TR YouTube'da kıyaslama yapmak istediğiniz özel bir video var mı (evet, HERHANGİ video), URL'sini kopyalayın ve an itibariyle izlemekte olduğunuzla kıyaslayın.
ภาษาอังกฤษ | ภาษาตุรกี |
---|---|
video | video |
you want | istediğiniz |
yes | evet |
and | ve |
want | var |
to | yapmak |
EN It is also prohibited to communicate to the public all or part of the Raffles Site's Content, in any form and to any audience whatsoever.In particular, it is strictly prohibited to use the Raffles Site's Content for commercial purposes.

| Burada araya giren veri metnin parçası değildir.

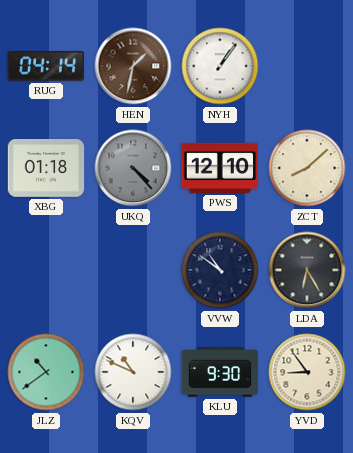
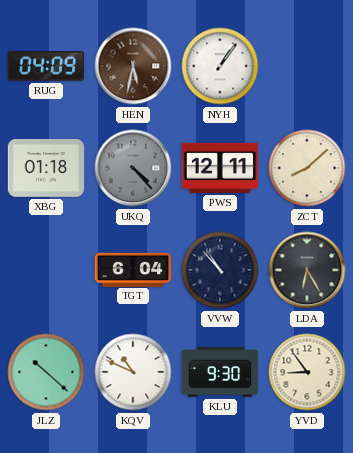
RUG: 04:14 -> 04:09
HEN: 1:32 -> 5:32
PWS: 12:10 -> 12:11
TGT: none -> 6:04
VVW: 10:51 -> 10:53
JLZ: 10:39 -> 10:22
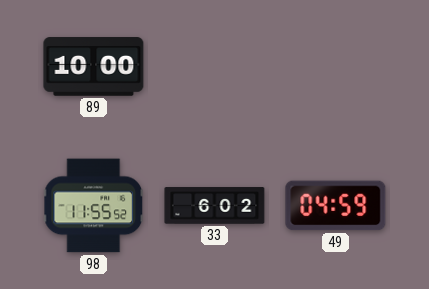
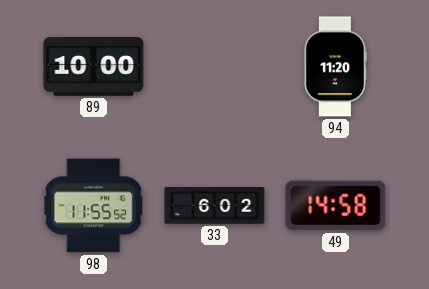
94: none -> 11:20
49: 04:59 -> 14:58
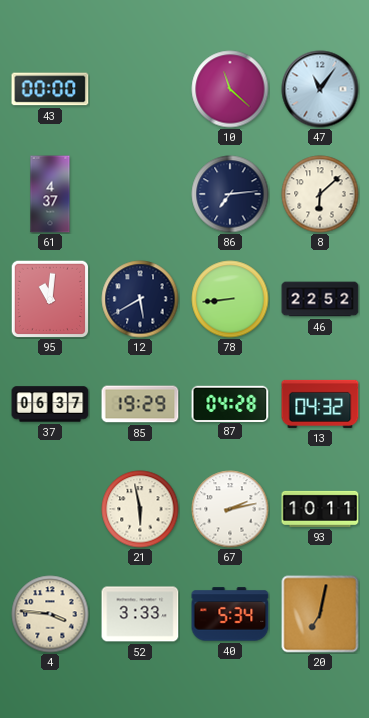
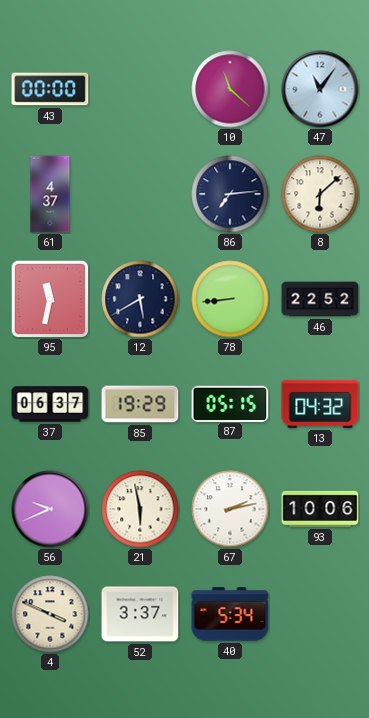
95: 11:01 -> 11:32
87: 04:28 -> 05:15
56: none -> 9:41
93: 10:11 -> 10:06
4: 3:46 -> 3:49
52: 3:33 -> 3:37
20: 7:02 -> none
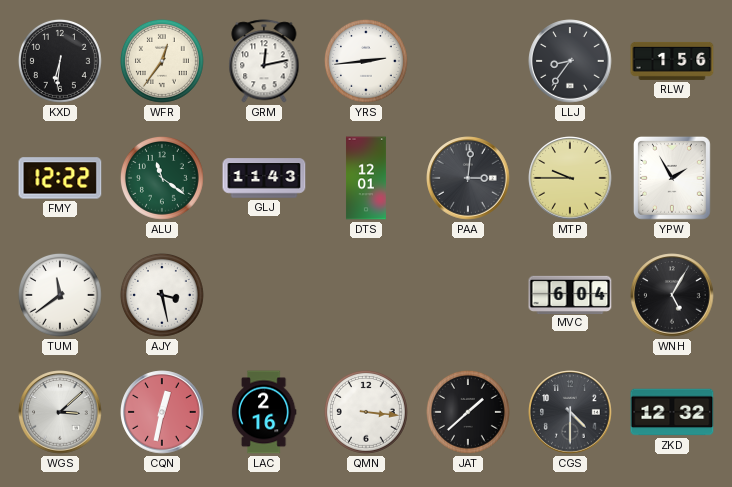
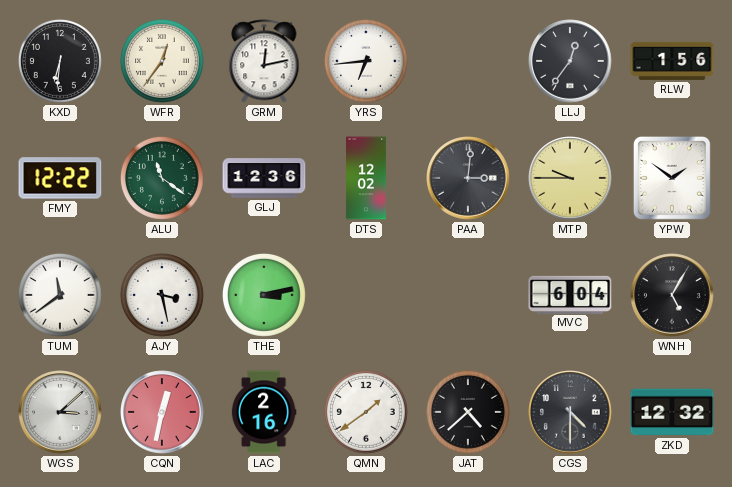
YRS: 2:44 -> 6:44
LLJ: 8:36 -> 12:36
GLJ: 11:43 -> 12:36
DTS: 12:01 -> 12:02
YPW: 1:55 -> 1:51
THE: none -> 3:13
QMN: 3:16 -> 1:39
JAT: 1:38 -> 4:38
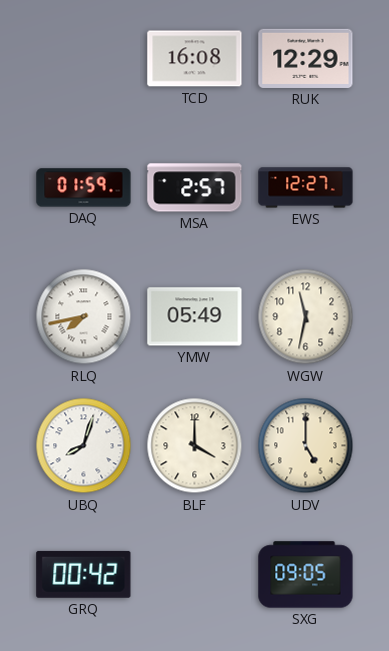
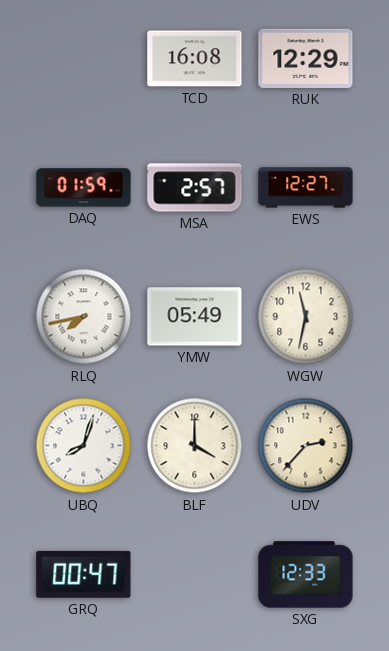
UDV: 5:00 -> 2:37
GRQ: 00:42 -> 00:47
SXG: 09:05 -> 12:33
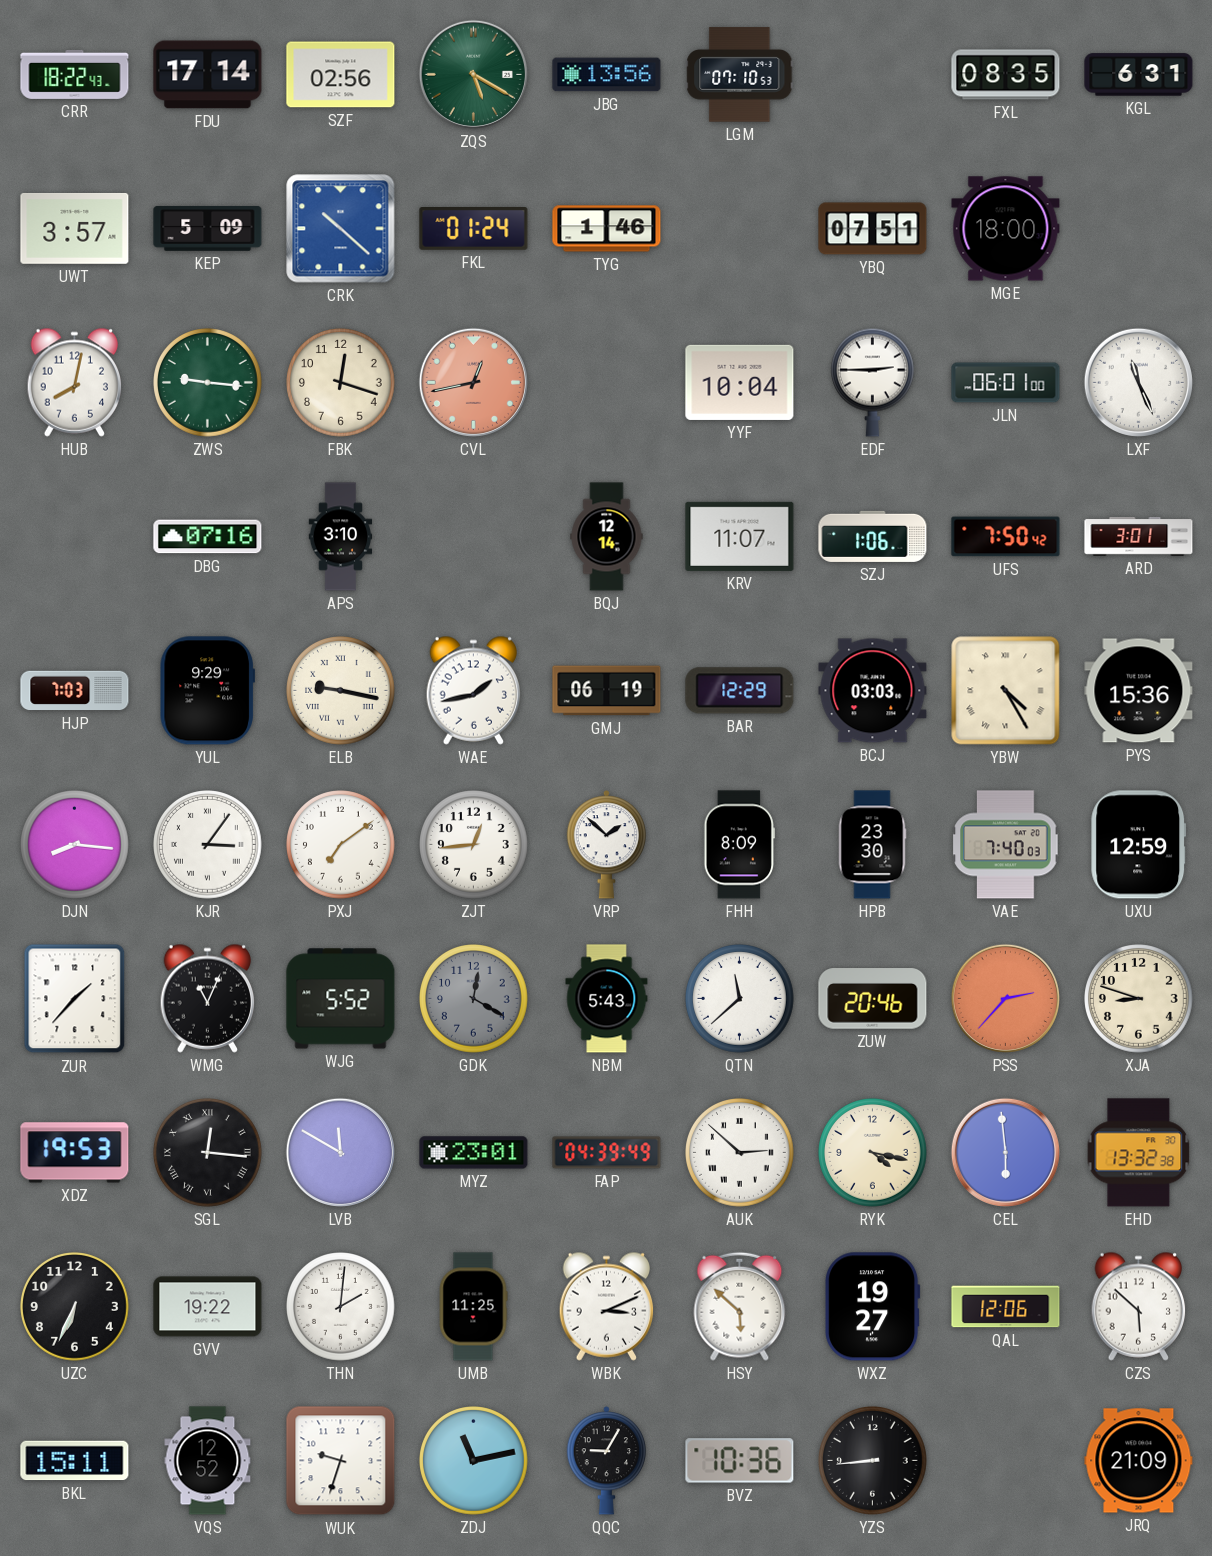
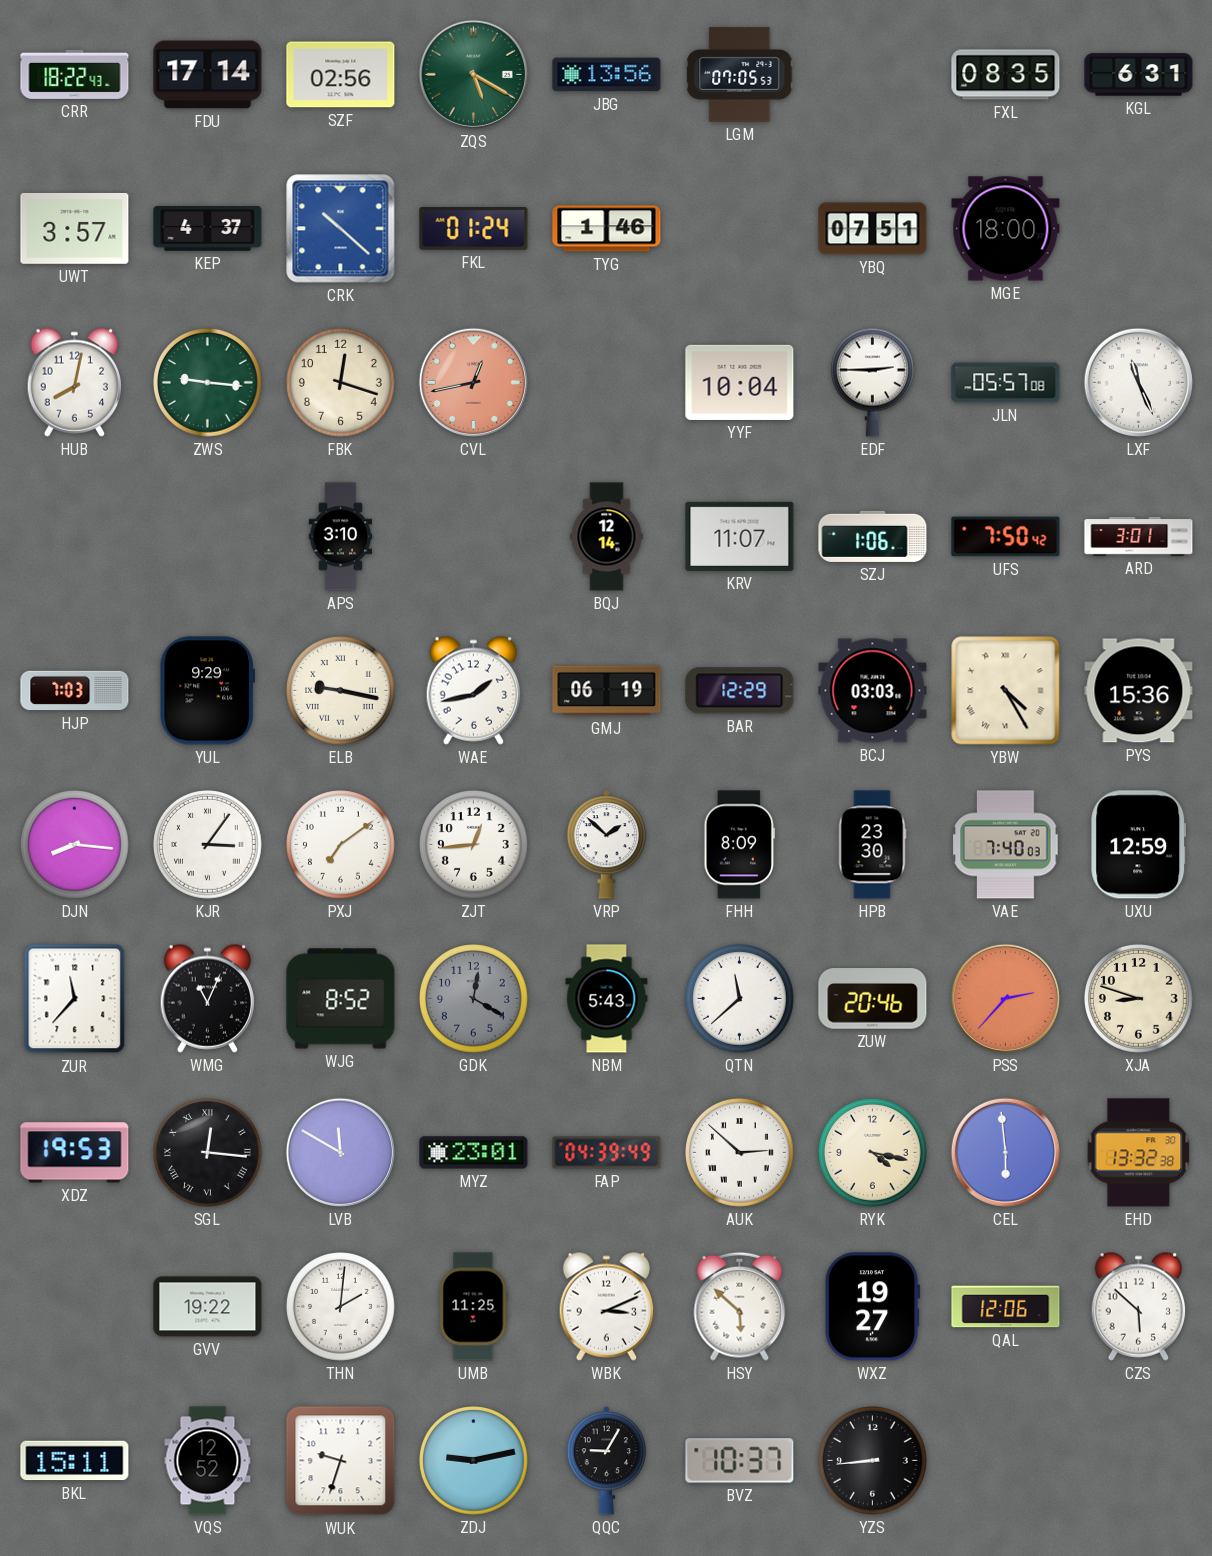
LGM: 07:10 -> 07:05
KEP: 5:09 -> 4:37
JLN: 06:01 -> 05:57
DBG: 07:16 -> none
ZUR: 1:37 -> 11:37
WJG: 5:52 -> 8:52
UZC: 6:34 -> none
ZDJ: 11:13 -> 9:13
BVZ: 10:36 -> 10:37
JRQ: 21:09 -> none
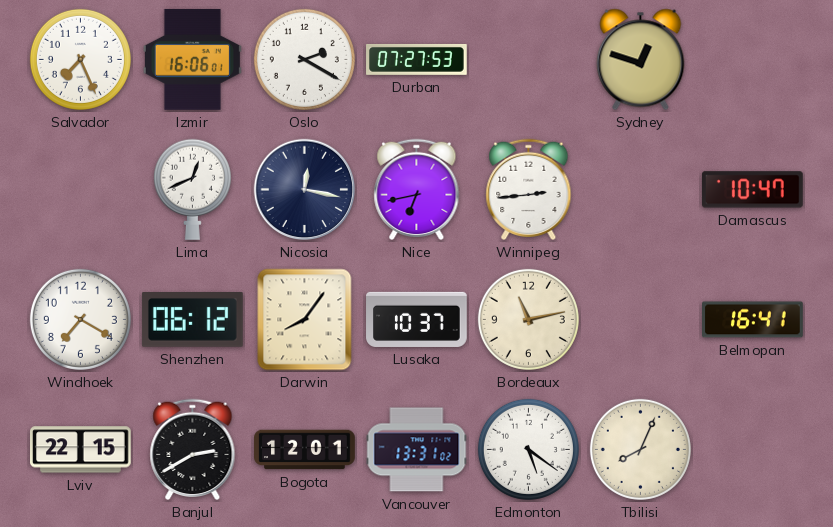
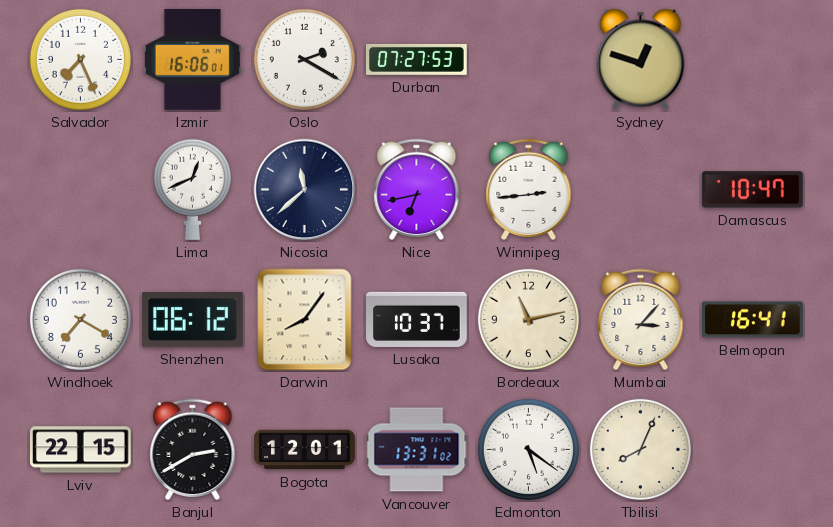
Nicosia: 12:17 -> 11:38
Mumbai: none -> 3:07
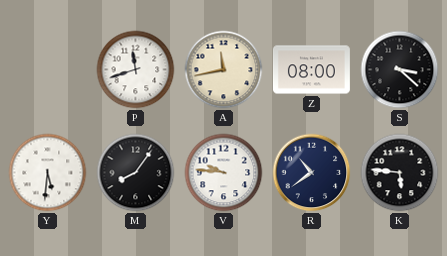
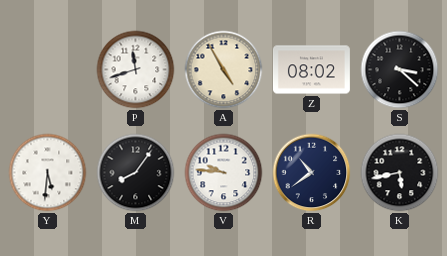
A: 11:43 -> 4:55
Z: 08:00 -> 08:02
K: 5:46 -> 5:43
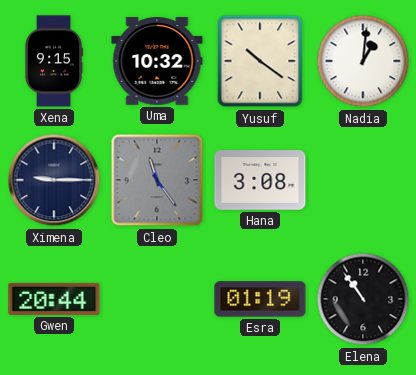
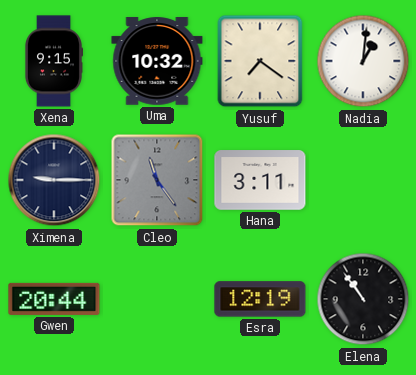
Yusuf: 10:21 -> 7:21
Hana: 3:08 -> 3:11
Esra: 01:19 -> 12:19
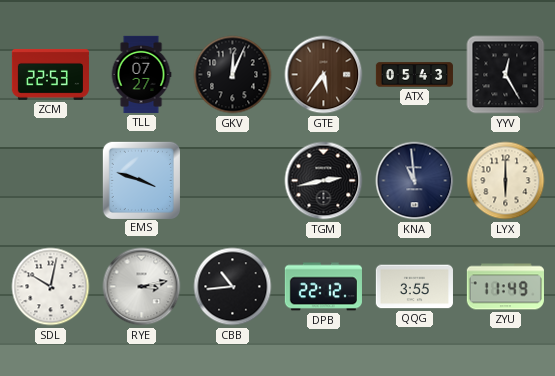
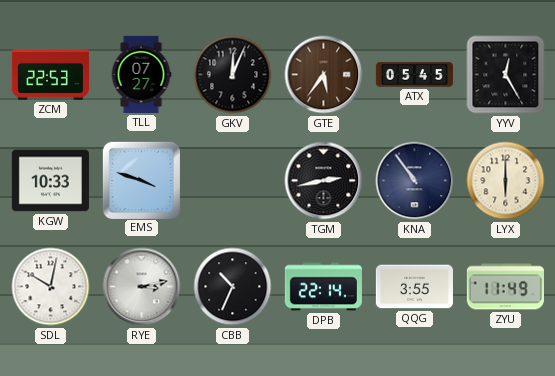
ATX: 05:43 -> 05:45
KGW: none -> 10:33
KNA: 10:59 -> 10:54
CBB: 10:44 -> 10:34
DPB: 22:12 -> 22:14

TR Ayrıca, Raffles Sitesinin İçeriğinin kamuya herhangi bir şekilde herhangi bir izleyiciye tamamen veya kısmen iletilmesi yasaktır.Özellikle, Raffles Sitesinin İçeriğinin ticari amaçlarla kullanılması kesinlikle yasaktır.
ภาษาอังกฤษ | ภาษาตุรกี |
---|---|
raffles | raffles |
strictly | kesinlikle |
commercial | ticari |
use | kullanılması |
or | veya |
any | herhangi |
also | ayrıca |
and | şekilde |
EN The Airbumps® require no particular maintenance and make a direct contribution to reducing running costs.
TR Airbumps® özel bir bakım gerektirmez ve işletme maliyetlerini azaltmaya doğrudan katkıda bulunur.
ภาษาอังกฤษ | ภาษาตุรกี |
---|---|
maintenance | bakım |
direct | doğrudan |
costs | maliyetlerini |
and | ve |
make | da |
EN The pharmaceutical industry in Germany has responded successfully to the coronavirus pandemic. One network in particular has distinguished itself.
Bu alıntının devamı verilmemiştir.